Firstly, I know what you are going to say – you should just use two aligned labels, rather than fiddling around with string formatting – but sometimes that just doesn’t work – like when you want the items in a popup to have columns like here:

No chance for using labels in that component.  So there is a way of effectively padding text to a given width.  You basically work out the width of a ” “, a tab and the string, then use that combination to make a new string which is the correct width.

Just using string.PadRight(20) doesn’t work due to the variable width of characters in the font.

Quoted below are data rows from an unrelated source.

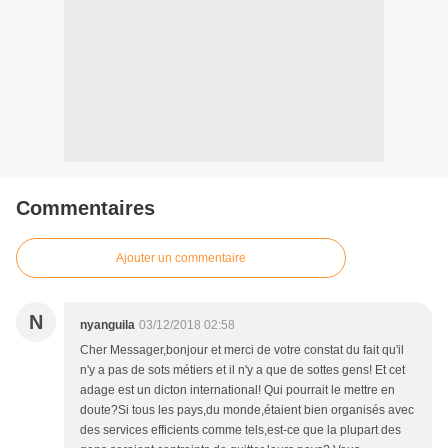
Commentaires
Ajouter un commentaire
N
nyanguila
03/12/2018 02:58
Cher Messager,bonjour et merci de votre constat du fait qu'il
n'y a pas de sots métiers et il n'y a que de sottes gens! Et cet
adage est un dicton international! Qui pourrait le mettre en
doute?Si tous les pays,du monde,étaient bien organisés avec
des services efficients comme tels,est-ce que la plupart des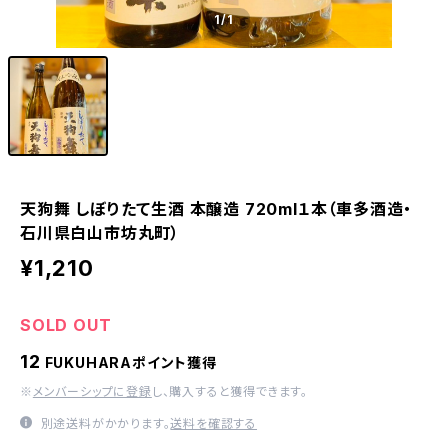
1
/1
天狗舞 しぼりたて生酒 本醸造 720ml１本（車多酒造・
石川県白山市坊丸町）
¥1,210
SOLD OUT
12
FUKUHARAポイント獲得
※
メンバーシップに登録
し、購入すると獲得できます。
別途送料がかかります。
送料を確認する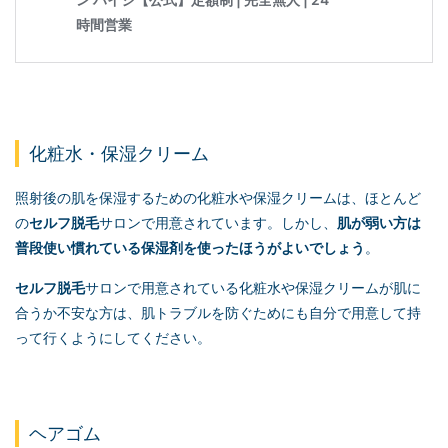
化粧水・保湿クリーム
照射後の肌を保湿するための化粧水や保湿クリームは、ほとんど
の
セルフ脱毛
サロンで用意されています。しかし、
肌が弱い方は
普段使い慣れている保湿剤を使ったほうがよいでしょう
。
セルフ脱毛
サロンで用意されている化粧水や保湿クリームが肌に
合うか不安な方は、肌トラブルを防ぐためにも自分で用意して持
って行くようにしてください。
ヘアゴム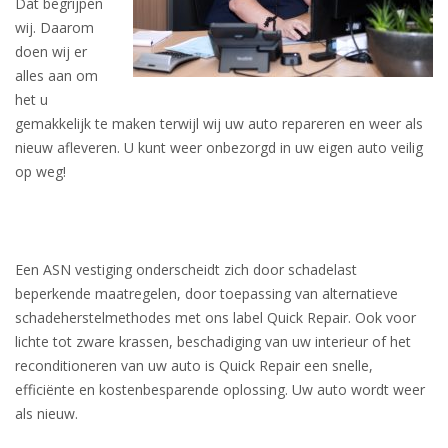
Dat begrijpen
wij. Daarom
doen wij er
alles aan om
het u
gemakkelijk te maken terwijl wij uw auto repareren en weer als
nieuw afleveren. U kunt weer onbezorgd in uw eigen auto veilig
op weg!
Een ASN vestiging onderscheidt zich door schadelast
beperkende maatregelen, door toepassing van alternatieve
schadeherstelmethodes met ons label Quick Repair. Ook voor
lichte tot zware krassen, beschadiging van uw interieur of het
reconditioneren van uw auto is Quick Repair een snelle,
efficiënte en kostenbesparende oplossing. Uw auto wordt weer
als nieuw.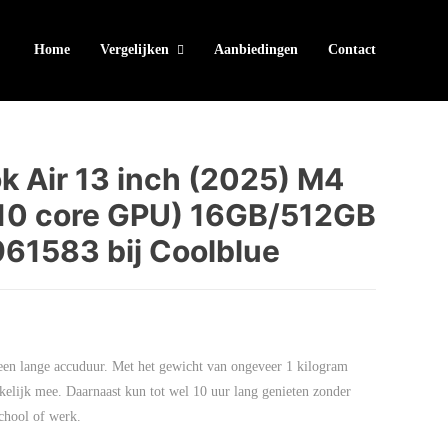
Home
Vergelijken
Aanbiedingen
Contact
 Air 13 inch (2025) M4
/10 core GPU) 16GB/512GB
61583 bij Coolblue
een lange accuduur. Met het gewicht van ongeveer 1 kilogram
lijk mee. Daarnaast kun tot wel 10 uur lang genieten zonder
chool of werk.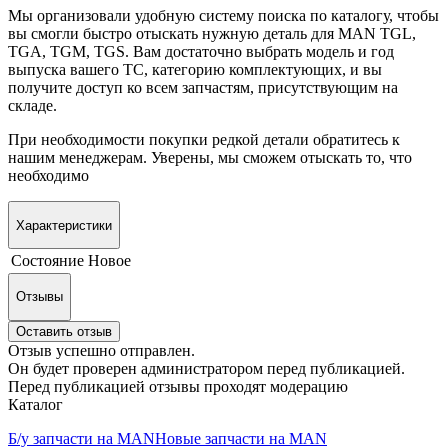
Мы организовали удобную систему поиска по каталогу, чтобы
вы смогли быстро отыскать нужную деталь для MAN TGL,
TGA, TGM, TGS. Вам достаточно выбрать модель и год
выпуска вашего ТС, категорию комплектующих, и вы
получите доступ ко всем запчастям, присутствующим на
складе.
При необходимости покупки редкой детали обратитесь к
нашим менеджерам. Уверены, мы сможем отыскать то, что
необходимо
Характеристики
Состояние
Новое
Отзывы
Оставить отзыв
Отзыв успешно отправлен.
Он будет проверен администратором перед публикацией.
Перед публикацией отзывы проходят модерацию
Каталог
Б/у запчасти на MAN
Новые запчасти на MAN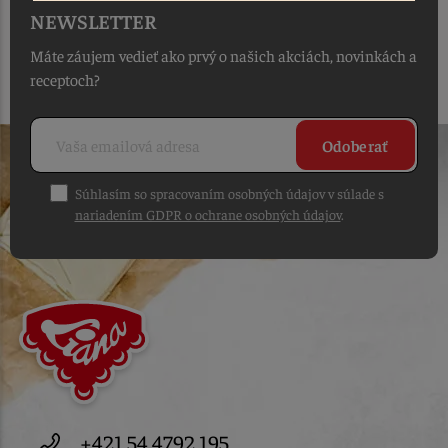
NEWSLETTER
Máte záujem vedieť ako prvý o našich akciách, novinkách a
receptoch?
Odoberať
Súhlasím so spracovaním osobných údajov v súlade s
nariadením GDPR o ochrane osobných údajov
.
+421 54 4792 195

public static class TextHelper
{
	public static string FixTo(this string str, float width, string type="label")
	{
	    var widthOfTab = GUI.skin.GetStyle(type).CalcSize(new GUIContent("\t")).x;
		var widthOfSpace = GUI.skin.GetStyle(type).CalcSize(new GUIContent(" ")).x;
		var widthOfString = GUI.skin.GetStyle(type).CalcSize(new GUIContent(str)).x;
	    return str + new String(' ', (int)((width-widthOfTab)/widthOfSpace)+1) + "\t";
	}
}

You basically use myString.FixTo(150) to fix it based on the width of a “label” in the skin or you can override it to set a different font by using myString.FixTo(200, “box”).

Should work fine in javascript so long as you make a .cs file out of this and put it in your plugins folder.